Prior to the FCC’s rules, internet services providers, like edge players, received oversight in their privacy practices from the Federal Trade Commission.  However, the FCC’s 2015 Open Internet Order, which reclassified broadband providers as Title II common carriers, along with a 2016 Ninth Circuit ruling prohibiting the FTC from regulating common carriers, removed ISP privacy practices from FTC jurisdiction, thereby creating a policy gap for those providers.

While privacy advocates are particularly vocal about the perceived harms created by this repeal, all is not lost. To the contrary, political winds are now pointing toward the need for congressional legislation to close the privacy loophole and provide a permanent solution for consumer protection in this space.

In the short term, select provisions in the Communications Act, like sections 222 and 631, as well as regulations upheld by state attorneys general, still impose privacy restrictions on common carriers. Likewise, an appeal of the Ninth Circuit decision, or a reversal of the FCC’s Open Internet Order could place internet service providers privacy practices back under the regulatory authority of the FTC. A longer term solution, however, seems to be passage of privacy legislation by Congress that both prioritizes consumer protection and creates a more balanced playing field between ISPs and edge providers to compete in the data marketing/analytics/online advertising space.

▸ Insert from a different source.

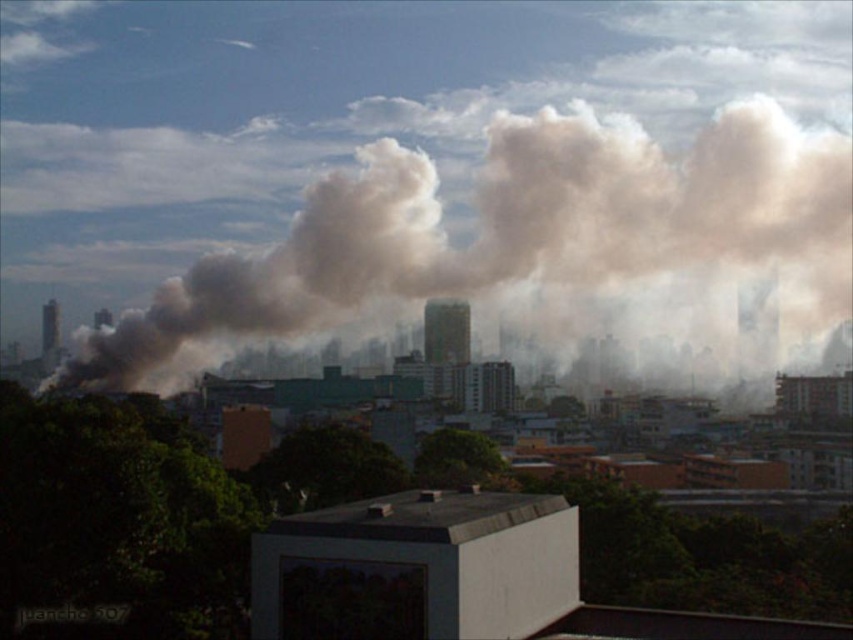 You are a drone operator trying to navigate between two points in the image. The first point is labeled as point (103, 360) and the second is point (57, 323). According to the scene, which point is closer to the observer?

Point (103, 360) is in front of point (57, 323), so it is closer to the observer.

You are a firefighter assessing the situation from a safe distance. You notice the gray smoke at center and the black glass chimney at left. Based on their sizes, which object would you prioritize addressing first, and why?

The gray smoke at center is larger in size than the black glass chimney at left, so you should prioritize addressing the gray smoke at center first because its larger size indicates a more significant fire source that requires immediate attention to prevent further spread.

One of the digital world’s versions of “Hollywood’s worst kept secret” is that the majority of the internet’s nearly 1.2 billion websites use some form of display advertising/data analytics practice in order to monetize their platforms. While Google and Facebook together command 60.4% of the digital advertising market, data insights are critical for platforms across the ecosystem in establishing a greater value-add for audience engagement and revenue generation. The adage goes, “if you’re not paying, you’re probably the product,” and in many instances, consumer use of “free” services online come at the expense of some private data being exchanged.

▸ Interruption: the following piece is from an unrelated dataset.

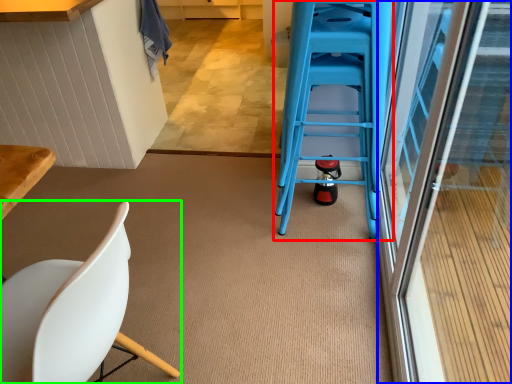 Question: Which object is positioned closest to ladder (highlighted by a red box)? Select from screen door (highlighted by a blue box) and chair (highlighted by a green box).

Choices:
 (A) screen door
 (B) chair

Answer: (A)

Whether people are aware of how much information they willingly relinquish to various apps, websites, or social media services remains an unanswered question. What is clearer, however, is that consumer privacy is a complex and nuanced issue that should not be left to partisan whims and flip-flopping regulatory frameworks depending which party holds office at a given time. If, on a bi-partisan basis, congress is able to craft and pass privacy rules that both encourage greater competition between ISPs and edge players, and improves consumer protections for John Q. Public, the result will be a privacy regime from which we all, not just a few dominant companies, benefit.